Something needs to be said about the portrayal of women in this movie.  If you check out the posters, or the trailer, or really any of the advertisement art of Sucker Punch you may say to yourself, "Oh.  So this is a movie where women dress up in fetish outfits and wiggle their stuff for the slow-motion cameras, eh?"  In fact, no.  I can tell you fo' sho' that ain't the case.  I think Snyder did a pretty good job in keeping it grounded in "girl power."  That is to say, the movie isn't about feminism, and I don't think it's trying to say it is, but "gratuitous" and "misogynistic" are certainly not words I would use to describe the filming of our band of sista heroes.  In fact, the use of the fantasy sequences in place of the actual "dancing" that Baby Doll does for her oppressors is, I think, Snyder's comment on the inner strength of women.  But I'm just a dumbass male, so I really couldn't tell you.  Fo' sho'.

So, I really want to give this movie a better rating than I'm going to.  I certainly wasn't disappointed, and I'm psyched to watch it on the Blu-Ray in a few months, but there were a few times that I found myself slightly underwhelmed.  Never during the crazy fantasy stuff... in fact, if the movie had been all that I would have no complaints... but during the, uh... "second tier" world (the one where they're all dancers and the warden wears a zoot suit) I started to feel the repetition of the story.  Go get next item to aid in escape, dance for oppressor/enter fantasy world, lather, rinse, repeat. It's obvious that this was a serious passion project for Z-Snydes.  I mean, he wrote the story, co-wrote the screenplay, directed it, and produced it (with his wife)... and sometimes having that much control is a bit too much.  I used to say the same thing about Batman Returns- Tim Burton directed and co-produced that one, and it was a little too Burton.  There's only so many clowns on motorcycles crashing through snow-covered cobblestone streets that I can watch before I'm overwhelmed by style-over-substance.  Sucker Punch definitely fares better than that one... maybe (and I'm gonna contradict myself a bit here) because Snyder also wrote SP and was therefore, unlike Burton, not trying to force his aesthetic onto someone else's story.  Anyway, I can sort of see the same issues brought to the table- no one was reigning Snyder in.  Just because you can do anything you want doesn't necessarily mean you should.
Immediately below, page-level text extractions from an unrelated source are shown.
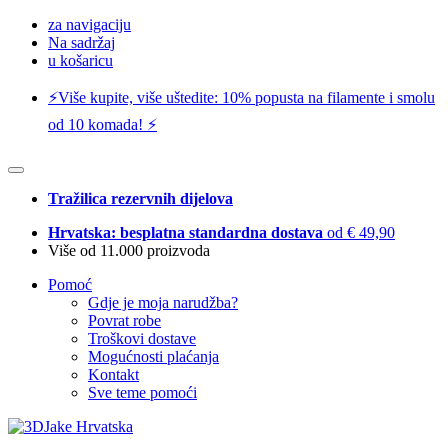
za navigaciju
Na sadržaj
u košaricu
⚡️Više kupite, više uštedite: 10% popusta na filamente i smolu
od 10 komada! ⚡️
Tražilica rezervnih dijelova
Hrvatska: besplatna standardna dostava
od € 49,90
Više od 11.000 proizvoda
Pomoć
Gdje je moja narudžba?
Povrat robe
Troškovi dostave
Mogućnosti plaćanja
Kontakt
Sve teme pomoći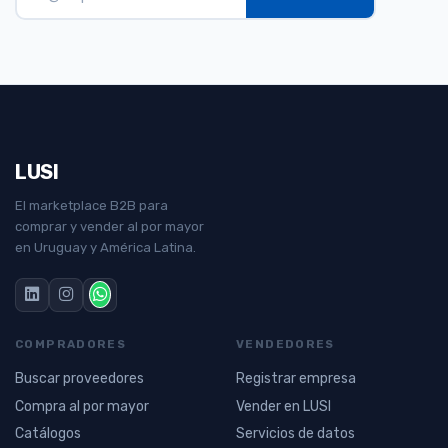
LUSI
El marketplace B2B para
comprar y vender al por mayor
en Uruguay y América Latina.
COMPRADORES
VENDEDORES
Buscar proveedores
Registrar empresa
Compra al por mayor
Vender en LUSI
Catálogos
Servicios de datos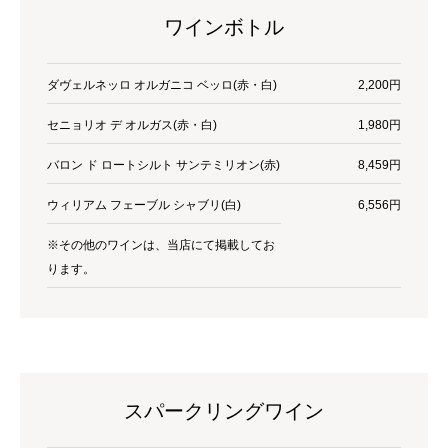
ワインボトル
ダヴェルネッロ オルガニコ ベッロ(赤・白)
2,200円
セニョリオ デ オルガス(赤・白)
1,980円
バロン ド ロートシルト サンテミリオン(赤)
8,459円
ウィリアム フェーブル シャブリ(白)
6,556円
※その他のワインは、当店にて掲載してお
ります。
スパークリングワイン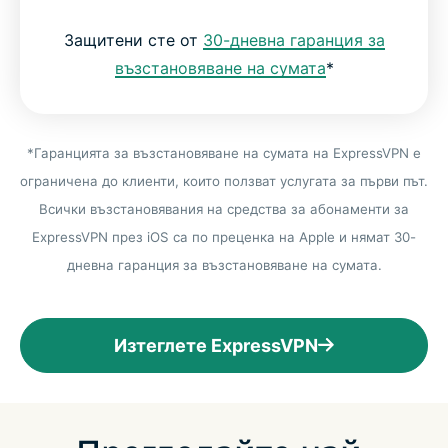
Защитени сте от
30-дневна гаранция за
възстановяване на сумата
*
*Гаранцията за възстановяване на сумата на ExpressVPN е
ограничена до клиенти, които ползват услугата за първи път.
Всички възстановявания на средства за абонаменти за
ExpressVPN през iOS са по преценка на Apple и нямат 30-
дневна гаранция за възстановяване на сумата.
Изтеглете ExpressVPN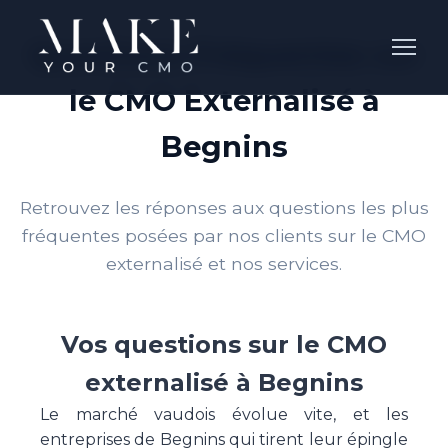
Questions Fréquentes sur
le CMO Externalisé à
Begnins
Retrouvez les réponses aux questions les plus
fréquentes posées par nos clients sur le CMO
externalisé et nos services.
Vos questions sur le CMO
externalisé à Begnins
Le marché vaudois évolue vite, et les
entreprises de Begnins qui tirent leur épingle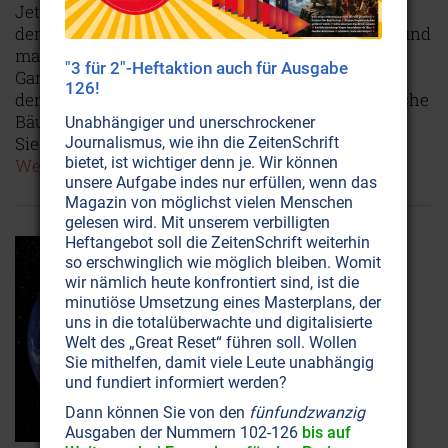
Jetzt, wo's wieder sprießt und knospet, holen wir
den grünen Daumen aus dem Winterhandschuh und
machen uns auf in den Garten. Die folgenden
"3 für 2"-Heftaktion auch für Ausgabe
Garten- und Landwirtschafts-Tipps stammen von
126!
der Natur selber: Nämlich von Naturgeistern, welche
Bäume, Pflanzen, Wasser und Haustiere betreuen.
Unabhängiger und unerschrockener
Sie wurden in den Flensburger Heften publiziert.
Journalismus, wie ihn die ZeitenSchrift
bietet, ist wichtiger denn je. Wir können
Weiterlesen...
unsere Aufgabe indes nur erfüllen, wenn das
Magazin von möglichst vielen Menschen
gelesen wird. Mit unserem verbilligten
Heftangebot soll die ZeitenSchrift weiterhin
so erschwinglich wie möglich bleiben. Womit
wir nämlich heute konfrontiert sind, ist die
minutiöse Umsetzung eines Masterplans, der
uns in die totalüberwachte und digitalisierte
Welt des „Great Reset“ führen soll. Wollen
Sie mithelfen, damit viele Leute unabhängig
und fundiert informiert werden?
Dann können Sie von den
fünfundzwanzig
Ausgaben der Nummern 102-126
bis auf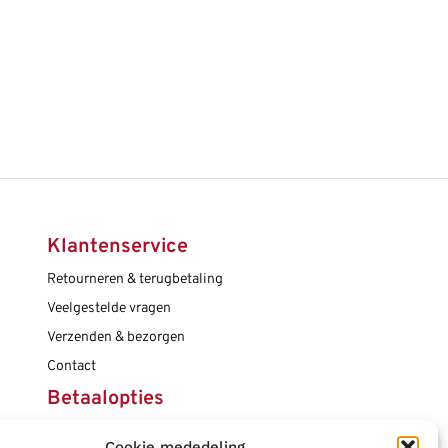
Klantenservice
Retourneren & terugbetaling
Veelgestelde vragen
Verzenden & bezorgen
Contact
Betaalopties
Cookie mededeling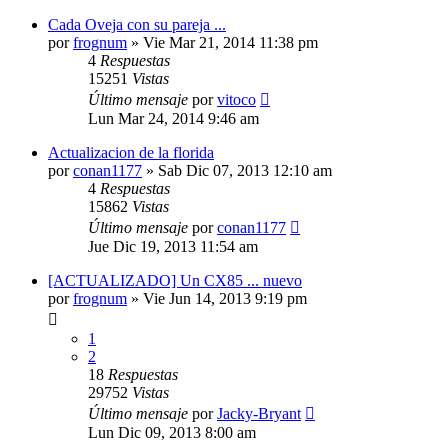
Cada Oveja con su pareja ...
por
frognum
»
Vie Mar 21, 2014 11:38 pm
4
Respuestas
15251
Vistas
Último mensaje
por
vitoco
Lun Mar 24, 2014 9:46 am
Actualizacion de la florida
por
conan1177
»
Sab Dic 07, 2013 12:10 am
4
Respuestas
15862
Vistas
Último mensaje
por
conan1177
Jue Dic 19, 2013 11:54 am
[ACTUALIZADO] Un CX85 ... nuevo
por
frognum
»
Vie Jun 14, 2013 9:19 pm
1
2
18
Respuestas
29752
Vistas
Último mensaje
por
Jacky-Bryant
Lun Dic 09, 2013 8:00 am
And please don't get me wrong here- Sucker Punch is friggin' cool.   The issues I mention only get in the way because the fantasy world is so very fully realized while the dancer-world is a little nebulous and the "real world" is almost non-existent.  That said, I've heard some talk about how the movie was cut down a bit for its PG-13 rating.  Makes me wonder if we'll get some kind of director's cut for its home release, and if a DC will help the odd pacing and maybe flesh out the confusing bits.  I don't know much about these things, but in my mind I imagine Snyder got everything done his way during filming and the initial editing, but then had to make some cuts for the Brothers Warner that hurt the flow of the movie.  Anyway, the DC of his Watchmen (not the "Ultimate Cut") certainly improved that film, so I have hope.  Or maybe I should just shut up, sit back, relax, and check my brain at the door again.

(I want to give it an 8 but for now it's a) 7 out of 10 Steampunk German Zombie Soldiers (with the sincere hope that a Director's Cut really ties the room together)

1 comment:

  1. Ha!: "press the 300 button"...
    Ha!: "viola!"...

    I wasn't sure if I wanted to see this or not. Nows I dew.